The Software IP Report

Federal Circuit Refines Willful Infringement Standard

By Charles Bieneman

Categories: Patent Infringement, The Software IP Report

The Federal Circuit “now holds that the threshold objective prong of the willfulness standard . . . is a question of law based on underlying mixed questions of law and fact and is subject to de novo review.”  Bard Peripheral Vascular, Inc. v. W.L. Gore & Associates, Inc., No. 2010-1510 (June 14, 2012).  The panel here (Judges Newman, Gajarsa, and Linn) had previously affirmed the trial court in all respects.  Gore (the defendant/appellant) petitioned for rehearing en banc.  The Federal Circuit granted the petition, and “returned the matter to the panel for reconsideration . . . for the sole purpose of revisiting the issue of willfulness and further explicating the standard of review applicable to it.”

Judge Gajarsa began his opinion for the panel majority by noting that In re Seagate Technology, LLC, 497 F.3d 1360 (Fed. Cir. 2007) (en banc), had, after establishing that an objective standard of recklessness applied to the wilfulness determination, left “the application of this standard” open for “future cases to further develop.”  Seagate’s two-pronged test requires showing, first, that the threshold of objective recklessness has been met, and, then, that the accused infringer knew or should have known of the risk of infringement, i.e., that the accused infringer was subjectively reckless.
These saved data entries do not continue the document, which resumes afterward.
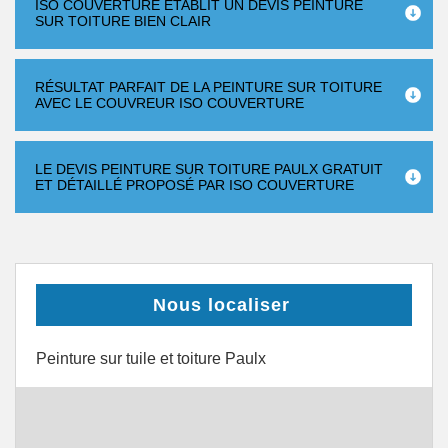
ISO COUVERTURE ÉTABLIT UN DEVIS PEINTURE
SUR TOITURE BIEN CLAIR
RÉSULTAT PARFAIT DE LA PEINTURE SUR TOITURE
AVEC LE COUVREUR ISO COUVERTURE
LE DEVIS PEINTURE SUR TOITURE PAULX GRATUIT
ET DÉTAILLÉ PROPOSÉ PAR ISO COUVERTURE
Nous localiser
Peinture sur tuile et toiture Paulx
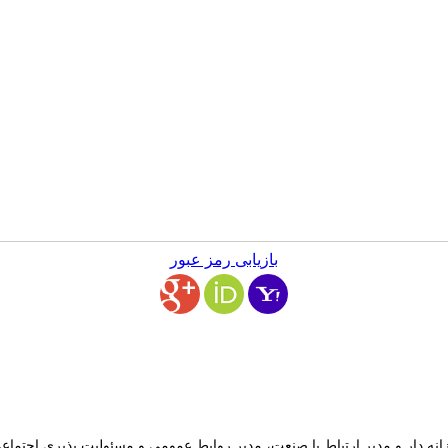
بازیابی رمز عبور
زانه دار و مدیر ارتباط با صنعت، مدیر روابط عمومی و مسئولیت پذیری اجتما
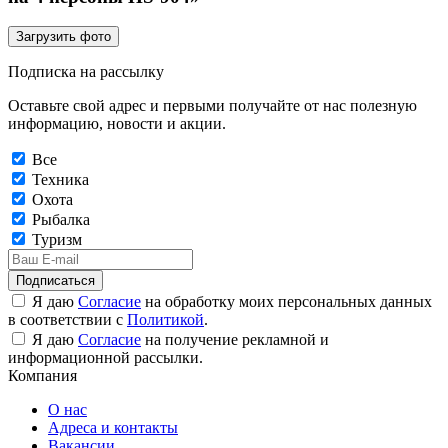
Загрузить фото
Подписка на рассылку
Оставьте свой адрес и первыми получайте от нас полезную
информацию, новости и акции.
Все
Техника
Охота
Рыбалка
Туризм
Подписаться
Я даю
Согласие
на обработку моих персональных данных
в соответствии с
Политикой
.
Я даю
Согласие
на получение рекламной и
информационной рассылки.
Компания
О нас
Адреса и контакты
Вакансии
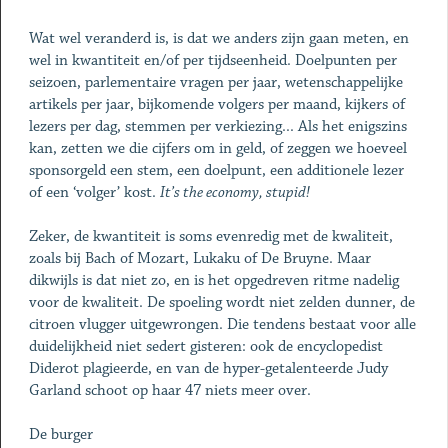
Wat wel veranderd is, is dat we anders zijn gaan meten, en
wel in kwantiteit en/of per tijdseenheid. Doelpunten per
seizoen, parlementaire vragen per jaar, wetenschappelijke
artikels per jaar, bijkomende volgers per maand, kijkers of
lezers per dag, stemmen per verkiezing... Als het enigszins
kan, zetten we die cijfers om in geld, of zeggen we hoeveel
sponsorgeld een stem, een doelpunt, een additionele lezer
of een ‘volger’ kost.
It’s the economy, stupid!
Zeker, de kwantiteit is soms evenredig met de kwaliteit,
zoals bij Bach of Mozart, Lukaku of De Bruyne. Maar
dikwijls is dat niet zo, en is het opgedreven ritme nadelig
voor de kwaliteit. De spoeling wordt niet zelden dunner, de
citroen vlugger uitgewrongen. Die tendens bestaat voor alle
duidelijkheid niet sedert gisteren: ook de encyclopedist
Diderot plagieerde, en van de hyper-getalenteerde Judy
Garland schoot op haar 47 niets meer over.
De burger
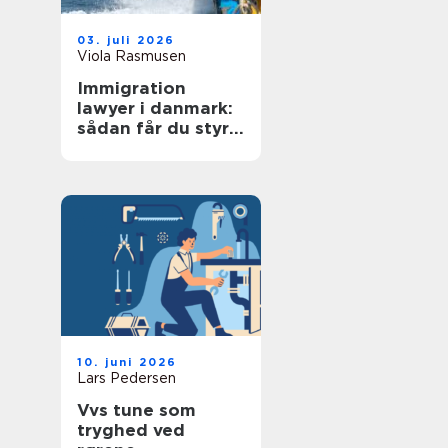
03. juli 2026
Viola Rasmusen
Immigration
lawyer i danmark:
sådan får du styr
på reglerne
10. juni 2026
Lars Pedersen
Vvs tune som
tryghed ved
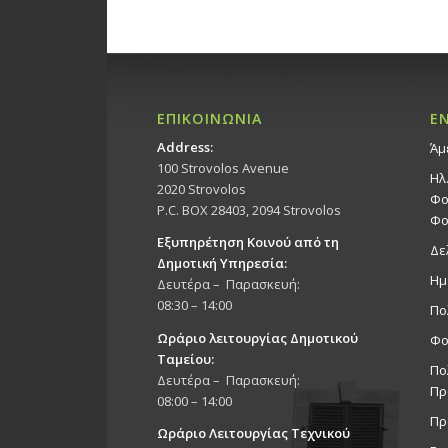
ΕΠΙΚΟΙΝΩΝΙΑ
Ε
Address:
Άμ
100 Strovolos Avenue
Ηλ
2020 Strovolos
Φο
P.C. BOX 28403, 2094 Strovolos
Φο
Εξυπηρέτηση Κοινού από τη
Δε
Δημοτική Υπηρεσία:
Ημ
Δευτέρα – Παρασκευή:
08:30 – 14:00
Πο
Ωράριο λειτουργίας Δημοτικού
Φο
Ταμείου:
Πο
Δευτέρα – Παρασκευή:
Πρ
08:00 – 14:00
Πρ
Ωράριο Λειτουργίας Τεχνικού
While courts have long treated the question of willfulness as one of fact, recent Federal Circuit cases have begun to recognize that the issue is somewhat more complex.  The second prong of the Seagate test, and the ultimate determination of reasonableness, may be a factual question.  However, in considering the first prong, objective recklessness, “the court is in the best position for making the determination of reasonableness.”  The court here therefore held “that the objective determination of recklessness, even though predicated on underlying mixed questions of law and fact, is best decided by the judge as a question of law subject to de novo review.”  The court further explained that:

When a defense or noninfringement theory asserted by an infringer is purely legal (e.g., claim construction), the objective recklessness of such a theory is a purely legal question to be determined by the judge. . . .  When the objective prong turns on fact questions, as related, for example, to anticipation, or on legal questions dependent on the underlying facts, as related, for example, to questions of obviousness, the judge remains the final arbiter of whether the defense was reasonable, even when the underlying fact question is sent to a jury.

The court then summarized “similar holdings in other parallel areas of law.”  For example, the law on enhanced damages for objectively baseless claims, U.S. Supreme Court precedent on sham litigation, and probable cause determinations in criminal cases all put ultimate control of the determination in the hands of the judge.

The court remanded the case back to the district court to apply the correct standard of law.  Judge Newman dissented from this part of the decision.  Based on the willfulness standard that the court had now articulated, she did not see why a remand was necessary.  Further, based on the facts in the record, Judge Newman would have found that willfulness could not be supported.